05/02/2026 / Exitosa Noticias / Actualidad / Actualizado al 05/02/2026
El Gobierno peruano anunció la implementación de una nueva norma penitenciaria que obligará a los internos de los distintos establecimientos carcelarios del país a raparse el cabello y a usar uniformes. La medida busca reforzar el control dentro de los penales, mejorar la salubridad y garantizar la identificación rápida de los reclusos.
Según el Ministerio de Justicia y Derechos Humanos (MINJUSDH), la disposición responde a la necesidad de homogeneizar la apariencia de los internos, dificultando que se camuflen o utilicen su aspecto físico para evadir controles.
Del mismo modo, la entidad precisó que el uso de uniformes permitirá distinguir con mayor claridad a los reclusos de otras personas que ingresan a los establecimientos, como personal administrativo o visitantes autorizados.
Argumentos oficiales
Las autoridades sostienen que el rapado obligatorio tiene un componente de seguridad y salubridad. Por un lado, evita que los internos oculten objetos prohibidos en el cabello; por otro, contribuye a reducir riesgos de contagio de plagas o enfermedades dentro de los penales.

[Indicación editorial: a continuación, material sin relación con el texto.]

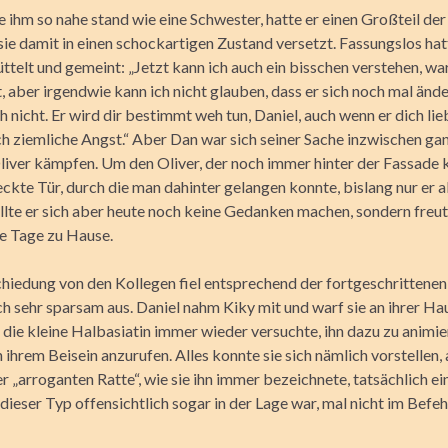
e ihm so nahe stand wie eine Schwester, hatte er einen Großteil de
sie damit in einen schockartigen Zustand versetzt. Fassungslos hat
ttelt und gemeint: „Jetzt kann ich auch ein bisschen verstehen, wa
ist, aber irgendwie kann ich nicht glauben, dass er sich noch mal änd
h nicht. Er wird dir bestimmt weh tun, Daniel, auch wenn er dich lie
h ziemliche Angst.“ Aber Dan war sich seiner Sache inzwischen ganz
iver kämpfen. Um den Oliver, der noch immer hinter der Fassade 
ckte Tür, durch die man dahinter gelangen konnte, bislang nur er al
lte er sich aber heute noch keine Gedanken machen, sondern freut
ie Tage zu Hause.
hiedung von den Kollegen fiel entsprechend der fortgeschrittenen
ch sehr sparsam aus. Daniel nahm Kiky mit und warf sie an ihrer Ha
a die kleine Halbasiatin immer wieder versuchte, ihn dazu zu animie
 ihrem Beisein anzurufen. Alles konnte sie sich nämlich vorstellen, 
er „arroganten Ratte“, wie sie ihn immer bezeichnete, tatsächlich e
ieser Typ offensichtlich sogar in der Lage war, mal nicht im Befeh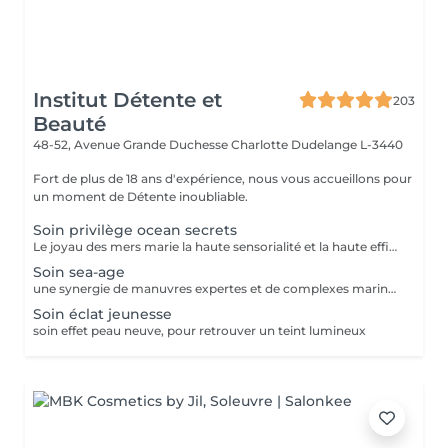
Institut Détente et
203
Beauté
48-52, Avenue Grande Duchesse Charlotte
Dudelange L-3440
Fort de plus de 18 ans d'expérience, nous vous accueillons pour
un moment de Détente inoubliable.
Soin privilège ocean secrets
Le joyau des mers marie la haute sensorialité et la haute efficacité pour ce soin anti-âge d'exception
Soin sea-age
une synergie de manuvres expertes et de complexes marins revitalisants, ce soin lisse les rides, raffermit la peau et redonne éclat et vitalité au teint.
Soin éclat jeunesse
soin effet peau neuve, pour retrouver un teint lumineux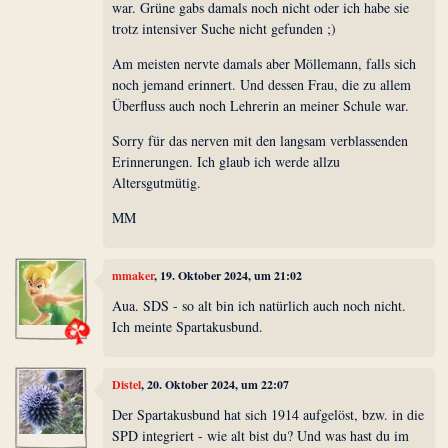
war. Grüne gabs damals noch nicht oder ich habe sie
trotz intensiver Suche nicht gefunden ;)
Am meisten nervte damals aber Möllemann, falls sich
noch jemand erinnert. Und dessen Frau, die zu allem
Überfluss auch noch Lehrerin an meiner Schule war.
Sorry für das nerven mit den langsam verblassenden
Erinnerungen. Ich glaub ich werde allzu
Altersgutmütig.
MM
mmaker
, 19. Oktober 2024, um 21:02
Aua. SDS - so alt bin ich natürlich auch noch nicht.
Ich meinte Spartakusbund.
Distel
, 20. Oktober 2024, um 22:07
Der Spartakusbund hat sich 1914 aufgelöst, bzw. in die
SPD integriert - wie alt bist du? Und was hast du im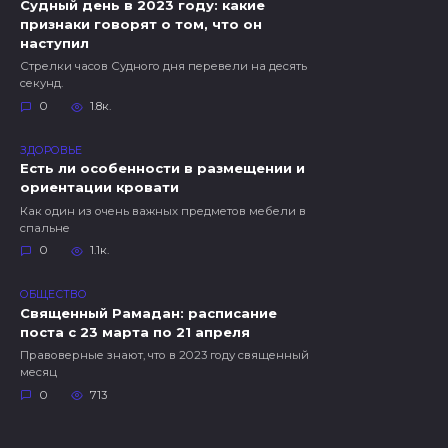
Судный день в 2023 году: какие
признаки говорят о том, что он
наступил
Стрелки часов Судного дня перевели на десять
секунд.
0
1.8к.
ЗДОРОВЬЕ
Есть ли особенности в размещении и
ориентации кровати
Как один из очень важных предметов мебели в
спальне
0
1.1к.
ОБЩЕСТВО
Священный Рамадан: расписание
поста с 23 марта по 21 апреля
Правоверные знают, что в 2023 году священный
месяц
0
713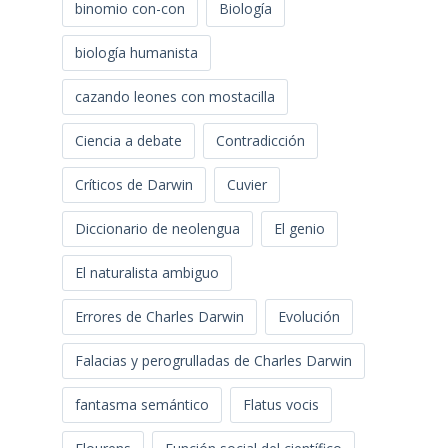
binomio con-con
Biología
biología humanista
cazando leones con mostacilla
Ciencia a debate
Contradicción
Críticos de Darwin
Cuvier
Diccionario de neolengua
El genio
El naturalista ambiguo
Errores de Charles Darwin
Evolución
Falacias y perogrulladas de Charles Darwin
fantasma semántico
Flatus vocis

El uso de uniformes, en tanto, busca reforzar la disciplina y facilitar la identificación en situaciones de emergencia, como motines o posibles intentos de fuga.

Endurecimiento frente a criminalidad
La decisión se enmarca en un plan integral de control penitenciario, que incluye la instalación de más cámaras de vigilancia, el refuerzo de los protocolos de ingreso y la revisión de las visitas. El Ejecutivo ha señalado que estas acciones son necesarias para enfrentar el incremento de la criminalidad organizada que opera desde las cárceles.
En los últimos meses, diversos informes han revelado que bandas delictivas coordinan extorsiones y ataques desde los penales, lo que ha generado presión pública para endurecer las normas de seguridad.
Aún así, la medida no estaría exenta de abrir un debate entre quienes consideran la medida como un paso necesario para recuperar el orden en los penales y los que advierten que podría vulnerar la dignidad de los internos si no se aplica con criterios claros y respetuosos.
El Gobierno dispuso una nueva norma que obligará a los internos a raparse y usar uniformes, como parte de un plan integral de control penitenciario. La medida busca reforzar la seguridad y la salubridad en los penales, aunque puede abrir un debate sobre su impacto en los derechos de los reclusos.